> **WHAT TO DO**
Below are entries. Give back exactly the lines from the one containing "The Transformative Power of Near Death" through the one containing "Order confirmation will", inclusive, without the pictures.

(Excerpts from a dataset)

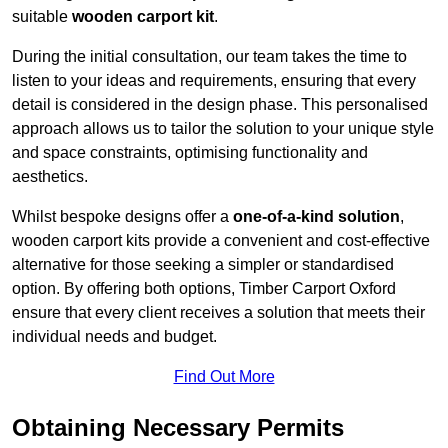
suitable
wooden carport kit
.
During the initial consultation, our team takes the time to
listen to your ideas and requirements, ensuring that every
detail is considered in the design phase. This personalised
approach allows us to tailor the solution to your unique style
and space constraints, optimising functionality and
aesthetics.
Whilst bespoke designs offer a
one-of-a-kind solution
,
wooden carport kits provide a convenient and cost-effective
alternative for those seeking a simpler or standardised
option. By offering both options, Timber Carport Oxford
ensure that every client receives a solution that meets their
individual needs and budget.
Find Out More
Obtaining Necessary Permits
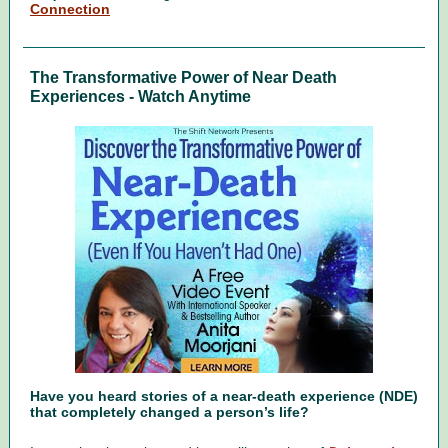
Connection
The Transformative Power of Near Death
Experiences - Watch Anytime
Have you heard stories of a near-death experience (NDE)
that completely changed a person’s life?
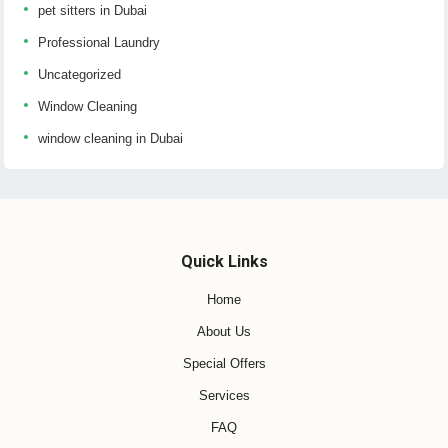
pet sitters in Dubai
Professional Laundry
Uncategorized
Window Cleaning
window cleaning in Dubai
Quick Links
Home
About Us
Special Offers
Services
FAQ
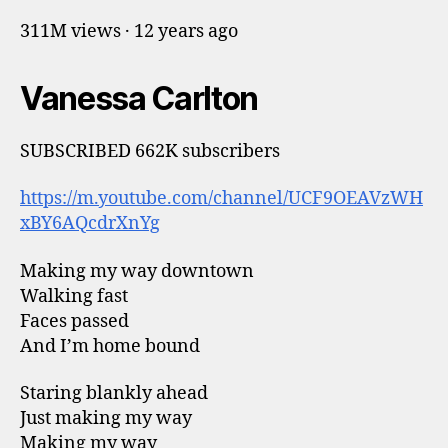
311M views · 12 years ago
Vanessa Carlton
SUBSCRIBED 662K subscribers
https://m.youtube.com/channel/UCF9OEAVzWH
xBY6AQcdrXnYg
Making my way downtown
Walking fast
Faces passed
And I’m home bound
Staring blankly ahead
Just making my way
Making my way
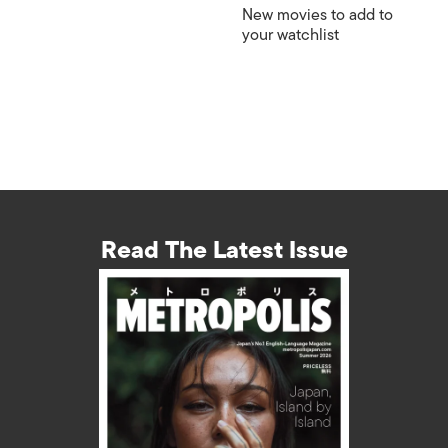
New movies to add to
your watchlist
Read The Latest Issue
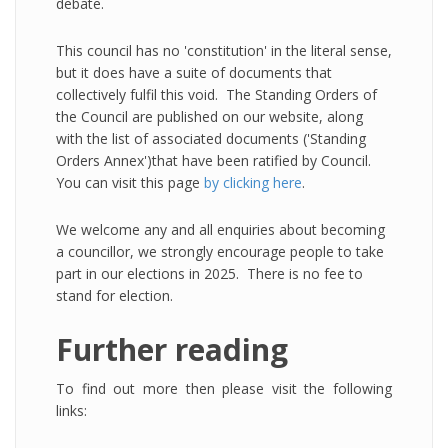
debate.
This council has no 'constitution' in the literal sense,
but it does have a suite of documents that
collectively fulfil this void. The Standing Orders of
the Council are published on our website, along
with the list of associated documents ('Standing
Orders Annex')that have been ratified by Council.
You can visit this page
by clicking here
.
We welcome any and all enquiries about becoming
a councillor, we strongly encourage people to take
part in our elections in 2025. There is no fee to
stand for election.
Further reading
To find out more then please visit the following
links:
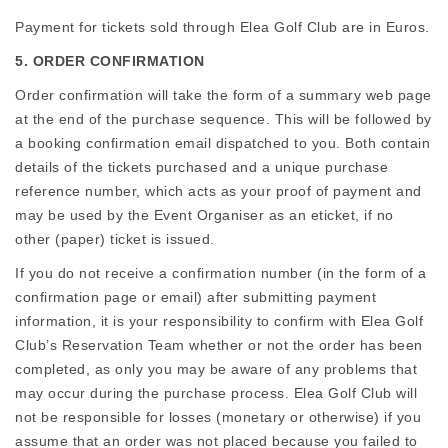
Payment for tickets sold through Elea Golf Club are in Euros.
5. ORDER CONFIRMATION
Order confirmation will take the form of a summary web page
at the end of the purchase sequence. This will be followed by
a booking confirmation email dispatched to you. Both contain
details of the tickets purchased and a unique purchase
reference number, which acts as your proof of payment and
may be used by the Event Organiser as an eticket, if no
other (paper) ticket is issued.
If you do not receive a confirmation number (in the form of a
confirmation page or email) after submitting payment
information, it is your responsibility to confirm with Elea Golf
Club’s Reservation Team whether or not the order has been
completed, as only you may be aware of any problems that
may occur during the purchase process. Elea Golf Club will
not be responsible for losses (monetary or otherwise) if you
assume that an order was not placed because you failed to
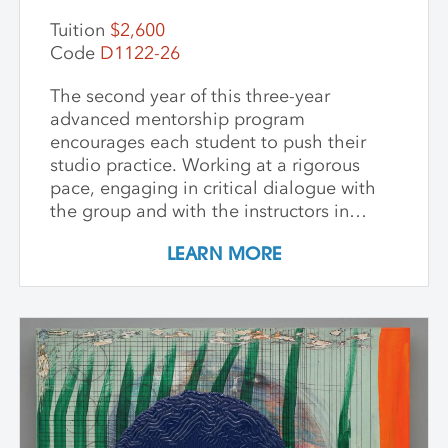
Tuition
$2,600
Code
D1122-26
The second year of this three-year
advanced mentorship program
encourages each student to push their
studio practice. Working at a rigorous
pace, engaging in critical dialogue with
the group and with the instructors in
individual critique, artists refine and
LEARN MORE
expand their investigations. Wide-ranging
topics include concept and approach to
contemporary art practice as well as
technical and material explorations.
Students are expected to work
independently with the support of their
class peers and instructors, raising the
ambition of their own studio goals.
Although primarily a painting workshop,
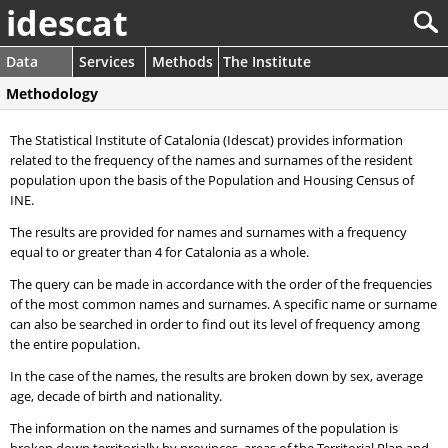
idescat
Data
Services
Methods
The Institute
Methodology
The Statistical Institute of Catalonia (Idescat) provides information
related to the frequency of the names and surnames of the resident
population upon the basis of the Population and Housing Census of
INE.
The results are provided for names and surnames with a frequency
equal to or greater than 4 for Catalonia as a whole.
The query can be made in accordance with the order of the frequencies
of the most common names and surnames. A specific name or surname
can also be searched in order to find out its level of frequency among
the entire population.
In the case of the names, the results are broken down by sex, average
age, decade of birth and nationality.
The information on the names and surnames of the population is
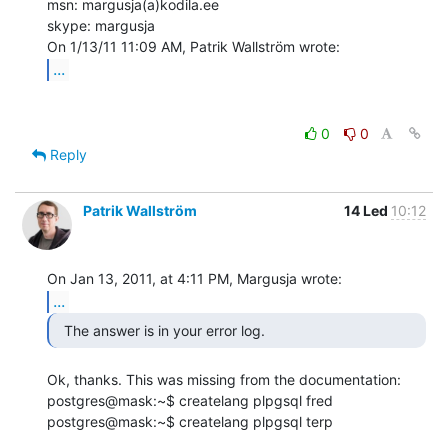
msn: margusja(a)kodila.ee

skype: margusja

...
0
0
Reply
Patrik Wallström
14 Led
10:12
...
  The answer is in your error log. 
Ok, thanks. This was missing from the documentation:

postgres@mask:~$ createlang plpgsql fred

postgres@mask:~$ createlang plpgsql terp
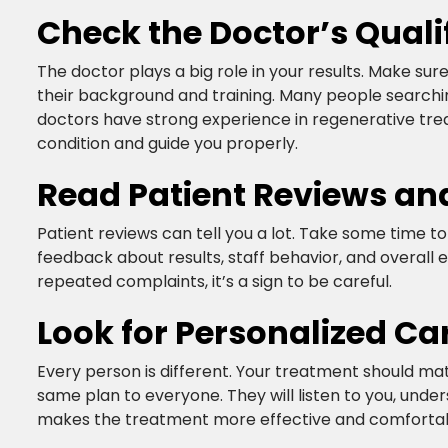
Check the Doctor’s Quali
The doctor plays a big role in your results. Make sur
their background and training. Many people searchi
doctors have strong experience in regenerative treat
condition and guide you properly.​
Read Patient Reviews an
Patient reviews can tell you a lot. Take some time to
feedback about results, staff behavior, and overall e
repeated complaints, it’s a sign to be careful.​
Look for Personalized Ca
Every person is different. Your treatment should matc
same plan to everyone. They will listen to you, under
makes the treatment more effective and comfortabl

> **SOLUTION TO THE EXERCISE**
The Transformative Power of Near Death
Experiences - Watch Anytime
Have you heard stories of a near-death experience (NDE)
that completely changed a person’s life?
pet sitters in Dubai
Professional Laundry
Uncategorized
Window Cleaning
window cleaning in Dubai
Quick Links
Home
About Us
Special Offers
Services
FAQ
311M views · 12 years ago
Vanessa Carlton
SUBSCRIBED 662K subscribers
https://m.youtube.com/channel/UCF9OEAVzWH
xBY6AQcdrXnYg
Making my way downtown
Walking fast
Faces passed
And I’m home bound
Staring blankly ahead
Just making my way
Making my way
New movies to add to
your watchlist
Read The Latest Issue
debate.
This council has no 'constitution' in the literal sense,
but it does have a suite of documents that
collectively fulfil this void. The Standing Orders of
the Council are published on our website, along
with the list of associated documents ('Standing
Orders Annex')that have been ratified by Council.
You can visit this page
by clicking here
.
We welcome any and all enquiries about becoming
a councillor, we strongly encourage people to take
part in our elections in 2025. There is no fee to
stand for election.
Further reading
To find out more then please visit the following
links:
Payment for tickets sold through Elea Golf Club are in Euros.
5. ORDER CONFIRMATION
Order confirmation will take the form of a summary web page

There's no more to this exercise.